MLC (Orin & Xavier) - corupta/jetson-containers-jp5 GitHub Wiki
- Xavier(JP5): TODO
Orin(JP6): corupta/mlc:0.20.0-r36.4-cp312-cu128-24.04
git clone https://github.com/corupta/jetson-containers-jp5.git && cd jetson-containers-jp5 && git checkout 9b5ebf5
LSB_RELEASE=24.04 CUDA_VERSION=12.8 PYTHON_VERSION=3.12 PYTORCH_VERSION=2.7 NUMPY_VERSION=1 jetson-containers build mlc:0.20.0
Xavier(JP5): corupta/mlc:0.20.0-buggyfi-r35.6.1-cp312-cu124-22.04
Ok we have both flashinfer and mlc installed, but it can't utilize flashinfer fully, due to idk really. Might be a memory issue with flashinfer. Might be fixable at runtime if the generated plans are somehow forced to use kernels with lower CTA_TILE_Q
. I gave up after a while, sharing the image so that if anyone cares, they might try it. This image also contains my AWQ patch for qwen3. If you run pip uninstall flashinfer
and try to compile an image (or just use --flashinfer 0
) you will see The model will fallback to TIR-based KV cache.

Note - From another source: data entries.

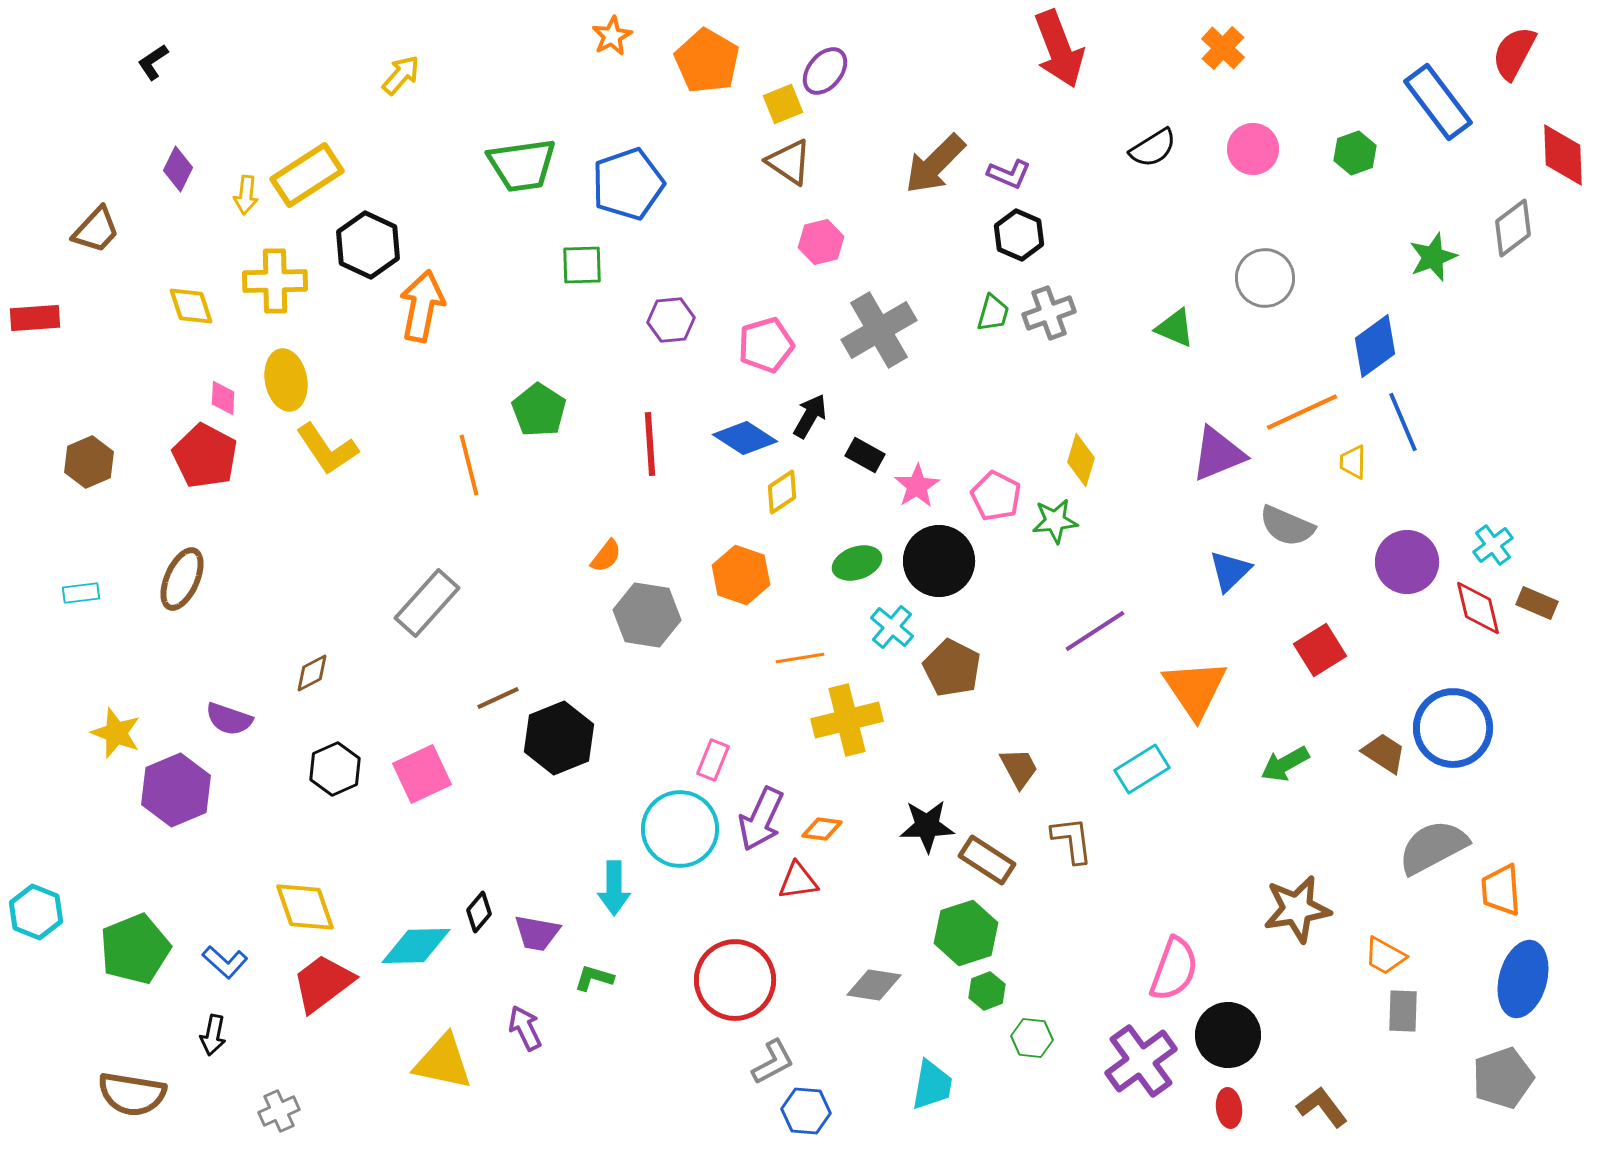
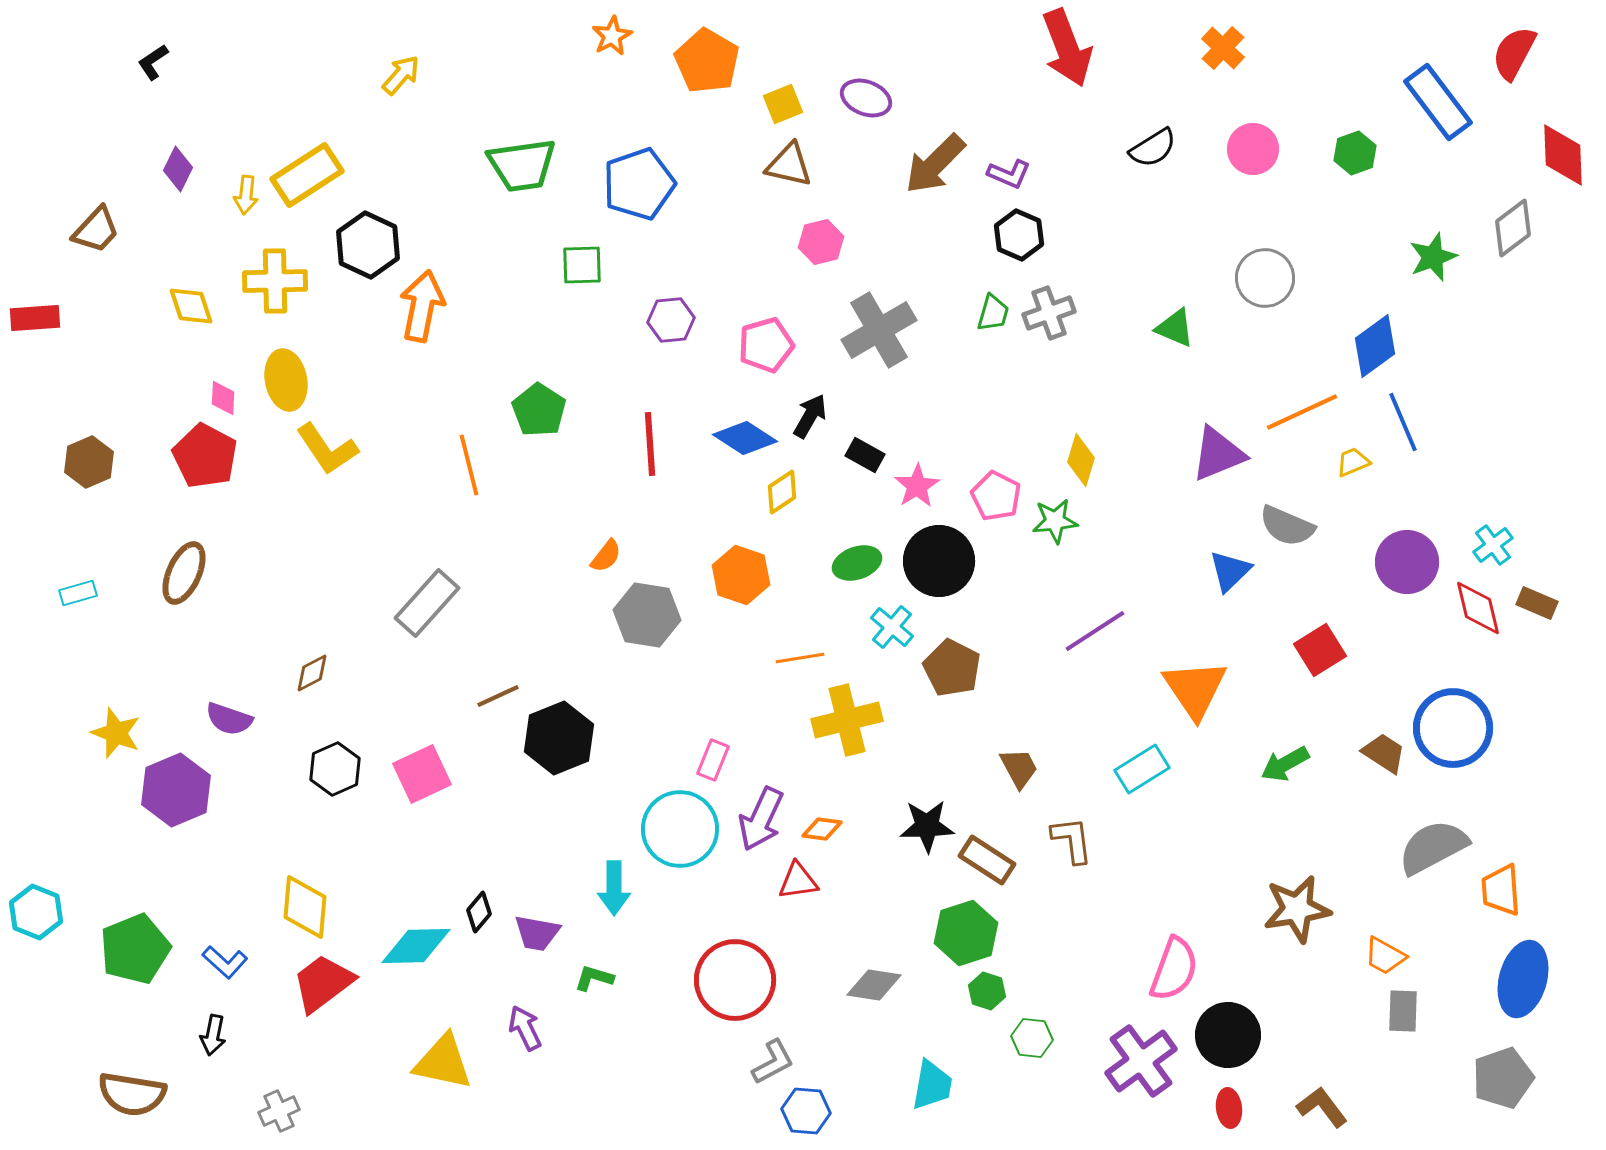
red arrow at (1059, 49): moved 8 px right, 1 px up
purple ellipse at (825, 71): moved 41 px right, 27 px down; rotated 72 degrees clockwise
brown triangle at (789, 162): moved 3 px down; rotated 21 degrees counterclockwise
blue pentagon at (628, 184): moved 11 px right
yellow trapezoid at (1353, 462): rotated 66 degrees clockwise
brown ellipse at (182, 579): moved 2 px right, 6 px up
cyan rectangle at (81, 593): moved 3 px left; rotated 9 degrees counterclockwise
brown line at (498, 698): moved 2 px up
yellow diamond at (305, 907): rotated 24 degrees clockwise
green hexagon at (987, 991): rotated 21 degrees counterclockwise
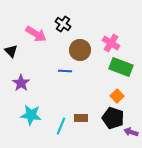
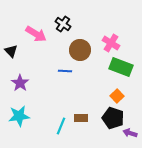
purple star: moved 1 px left
cyan star: moved 12 px left, 1 px down; rotated 15 degrees counterclockwise
purple arrow: moved 1 px left, 1 px down
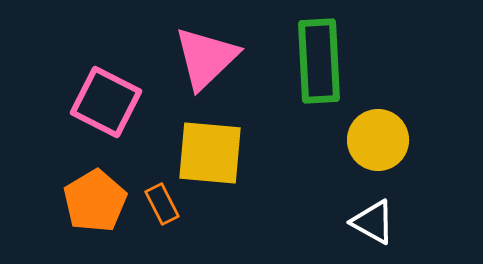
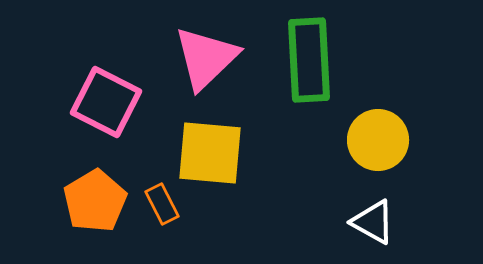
green rectangle: moved 10 px left, 1 px up
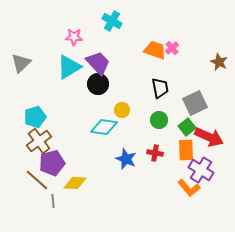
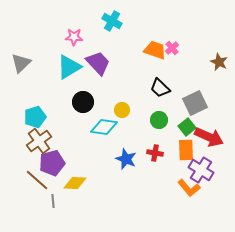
black circle: moved 15 px left, 18 px down
black trapezoid: rotated 145 degrees clockwise
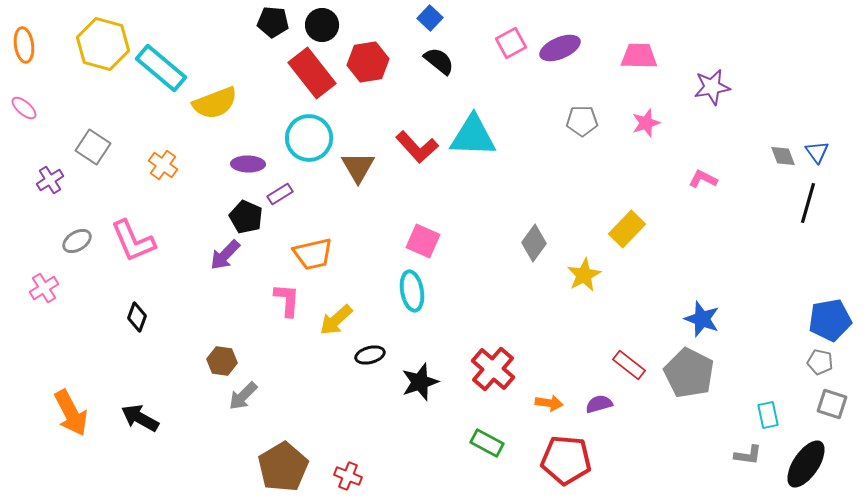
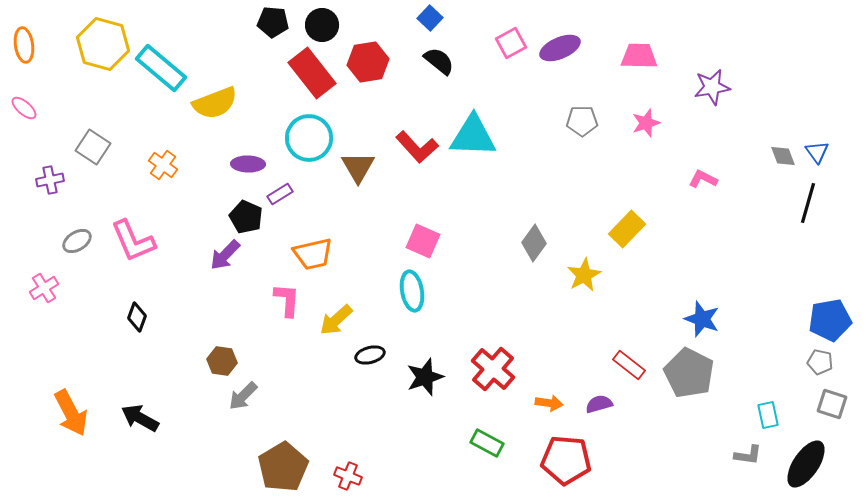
purple cross at (50, 180): rotated 20 degrees clockwise
black star at (420, 382): moved 5 px right, 5 px up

and it actually runs, but slower than flashinfer alternative and I think prefill length is highly limited, (no pages as far as I understood but I might be wrong). If you compile with flashinfer, it still succeeds but you get a cuda error when it tries to allocate KV cache with generated flashinfer kernels.
git clone https://github.com/corupta/jetson-containers-jp5.git && cd jetson-containers-jp5 && git checkout ???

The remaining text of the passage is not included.